Bancos brasileiros estão na palma da mão em toda parte do mundo

Presidente da Febraban, Isaac Sidney diz que os bancos brasileiros estão entre os mais modernos do mundo e têm dado forte contribuição para a economia do Brasil por meio do crédito.

Foto
Isaac Sidney, presidente da Febraban, afirma que os bancos brasileiros investirão neste ano quase 8 bilhões de euros em tecnologia Febraban
Ouça este artigo
00:00
15:22

Os artigos da equipa do PÚBLICO Brasil são escritos na variante da língua portuguesa usada no Brasil.

Acesso gratuito: descarregue a aplicação PÚBLICO Brasil em Android ou iOS.

Em um mundo cada vez mais globalizado, os bancos brasileiros, que atravessaram bem os desafios da pandemia e da crise econômica global de 2008, se consolidaram e estão buscando se internacionalizar, acompanhando também a necessidade das empresas e das famílias, que buscam por investimentos externos e facilidades nas transações financeiras. Essa realidade, já vivenciada pelos brasileiros que estão em Portugal, só se tornou possível em razão dos bilhões de reais em investimentos feitos anualmente pelas instituições financeiras do Brasil. Hoje, reconhecidos como líderes globais em inovação bancária e em serviços financeiros nos canais digitais, os bancos brasileiros viajam com cada cliente por onde quer que eles se encontrem, inclusive no exterior.

É o que analisa o presidente da Federação Brasileira de Bancos (Febraban), Isaac Sidney, ex-diretor do Banco Central. Para ele, “ao mesmo tempo tradicional, robusto, seguro e inovador, o sistema bancário brasileiro continua na vanguarda da tecnologia mundial e de um processo massivo de digitalização e inclusão financeira”. Os bancos passaram a ser vitais na recuperação econômica do país. E o motor desse processo foi a concessão do crédito, que atingiu crescimento expressivo nos últimos 20 anos e ainda tem grande potencial. “Não vejo porque não poderíamos ousar, por exemplo, para chegarmos a um estoque de crédito de 100% do PIB”, prevê Isaac.

Qual a sua avaliação sobre o atual estágio do sistema financeiro brasileiro?

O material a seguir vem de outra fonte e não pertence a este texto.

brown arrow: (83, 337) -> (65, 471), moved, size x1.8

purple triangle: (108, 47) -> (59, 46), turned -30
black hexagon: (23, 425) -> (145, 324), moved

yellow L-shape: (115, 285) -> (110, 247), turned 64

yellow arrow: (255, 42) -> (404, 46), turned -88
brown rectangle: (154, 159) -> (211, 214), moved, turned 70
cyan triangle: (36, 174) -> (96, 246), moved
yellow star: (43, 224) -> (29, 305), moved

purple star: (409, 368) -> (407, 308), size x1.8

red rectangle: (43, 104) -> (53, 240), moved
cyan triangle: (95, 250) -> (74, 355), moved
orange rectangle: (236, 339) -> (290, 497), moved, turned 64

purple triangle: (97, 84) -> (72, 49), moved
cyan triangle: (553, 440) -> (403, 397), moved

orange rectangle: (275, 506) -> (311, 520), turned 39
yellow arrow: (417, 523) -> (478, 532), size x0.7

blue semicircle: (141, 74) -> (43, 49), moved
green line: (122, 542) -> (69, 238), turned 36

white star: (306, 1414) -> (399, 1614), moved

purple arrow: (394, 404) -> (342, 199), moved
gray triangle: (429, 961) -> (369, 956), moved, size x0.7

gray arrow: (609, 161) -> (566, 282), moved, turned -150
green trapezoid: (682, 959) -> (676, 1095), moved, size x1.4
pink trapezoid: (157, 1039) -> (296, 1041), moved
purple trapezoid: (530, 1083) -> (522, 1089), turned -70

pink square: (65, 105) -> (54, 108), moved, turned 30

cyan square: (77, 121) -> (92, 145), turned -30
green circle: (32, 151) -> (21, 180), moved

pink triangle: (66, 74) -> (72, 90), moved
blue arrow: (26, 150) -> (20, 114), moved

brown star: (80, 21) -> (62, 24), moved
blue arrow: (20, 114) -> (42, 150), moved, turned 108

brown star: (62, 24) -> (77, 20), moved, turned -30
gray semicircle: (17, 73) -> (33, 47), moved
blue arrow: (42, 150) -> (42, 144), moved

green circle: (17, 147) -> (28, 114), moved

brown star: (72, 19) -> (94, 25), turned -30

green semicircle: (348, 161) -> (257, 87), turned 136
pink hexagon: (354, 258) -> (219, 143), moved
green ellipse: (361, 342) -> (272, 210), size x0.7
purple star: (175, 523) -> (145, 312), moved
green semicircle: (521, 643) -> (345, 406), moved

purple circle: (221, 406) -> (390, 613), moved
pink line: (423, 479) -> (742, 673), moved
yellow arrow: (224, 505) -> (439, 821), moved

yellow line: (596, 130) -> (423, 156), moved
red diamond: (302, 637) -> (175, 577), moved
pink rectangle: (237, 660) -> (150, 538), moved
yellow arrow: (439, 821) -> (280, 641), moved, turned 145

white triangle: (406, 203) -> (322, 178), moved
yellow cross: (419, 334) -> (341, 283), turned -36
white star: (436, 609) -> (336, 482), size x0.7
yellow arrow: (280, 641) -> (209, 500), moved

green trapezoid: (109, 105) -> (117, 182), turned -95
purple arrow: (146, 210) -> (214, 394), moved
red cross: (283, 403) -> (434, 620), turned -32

Eu diria que o setor bancário brasileiro está num excelente momento e eu, particularmente, pude vivenciar dois cenários de enorme criticidade por que passaram os bancos nos últimos 15 anos: a crise financeira de 2008 e a pandemia de 2020 a 2022. Quase sofremos um arrastão global em 2008, com a crise financeira internacional e a quebradeira de bancos importantes. Fomos, efetivamente, testados no limite e passamos por uma prova de fogo, mostrando forte resiliência.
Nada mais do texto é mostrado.